Since she was old enough to hold a pencil and write between the scribed lines, author and New York Times food critic Molly O’Neill ‘75 knew that her highest calling was to chronicle the life of her Columbus, Ohio, family as Epic Tale. “I was determined to redeem us,” she writes, “to save us not only from ourselves but also from the terrible possibility of being ordinary.” Not a chance, though her memoir Mostly True (Scribner, 2006) is quintessentially American: tradition meets self-invention, reality meets denial, and then there’s food and baseball… Here, an excerpt:
My father had a genius for dodging bad news, bill collectors, confrontations, broken hearts, and the condition that is commonly called “reality.” He would not allow the unpleasant or the unresolved into his stories and therefore he had no misgivings and no regrets. Doubt and worry, along with home maintenance, child care, financial planning, and historical accuracy, were my mother’s department. She also had strong feelings about what she calls “the truth,” a phrase that she uses interchangeably with words such as “fact” and “evidence.”
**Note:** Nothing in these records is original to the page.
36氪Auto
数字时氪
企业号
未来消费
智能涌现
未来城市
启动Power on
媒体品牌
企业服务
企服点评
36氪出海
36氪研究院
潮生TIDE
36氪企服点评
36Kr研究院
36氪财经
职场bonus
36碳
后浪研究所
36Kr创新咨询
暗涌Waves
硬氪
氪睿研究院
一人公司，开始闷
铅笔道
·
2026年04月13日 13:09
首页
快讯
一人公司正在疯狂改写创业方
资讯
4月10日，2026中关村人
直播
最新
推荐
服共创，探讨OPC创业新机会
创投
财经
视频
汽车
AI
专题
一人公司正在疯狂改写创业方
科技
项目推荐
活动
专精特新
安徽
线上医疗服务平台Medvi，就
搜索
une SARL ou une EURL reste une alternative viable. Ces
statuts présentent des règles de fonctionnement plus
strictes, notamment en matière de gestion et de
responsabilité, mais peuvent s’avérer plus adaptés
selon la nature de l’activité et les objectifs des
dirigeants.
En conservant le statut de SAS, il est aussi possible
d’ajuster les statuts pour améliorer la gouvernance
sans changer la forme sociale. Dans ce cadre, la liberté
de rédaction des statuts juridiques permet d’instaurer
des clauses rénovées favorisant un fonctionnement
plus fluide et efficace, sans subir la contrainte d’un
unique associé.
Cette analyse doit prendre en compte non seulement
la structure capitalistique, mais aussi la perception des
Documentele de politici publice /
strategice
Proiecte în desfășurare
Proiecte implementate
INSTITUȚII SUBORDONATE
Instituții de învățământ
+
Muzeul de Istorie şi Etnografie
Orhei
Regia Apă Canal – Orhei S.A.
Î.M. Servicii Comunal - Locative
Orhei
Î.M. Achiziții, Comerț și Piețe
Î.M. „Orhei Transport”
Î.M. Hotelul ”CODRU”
These differences made it difficult for my parents to see eye to eye. They were not contentious people. They just didn’t agree with each other about what had happened, what might have happened, and what should have happened–if only the other one had been different. As a result, I grew up in the middle of an argument between two Americas. My mother’s America had good silver, a positive cash flow, and higher education. My father’s had baseball bats, a Dust Bowl, and a dairy herd. Tirelessly, doggedly, my parents returned to the past–not only to explain the present and predict the future, but also to determine which of them was leading in the long, hard race to shape the story of our lives.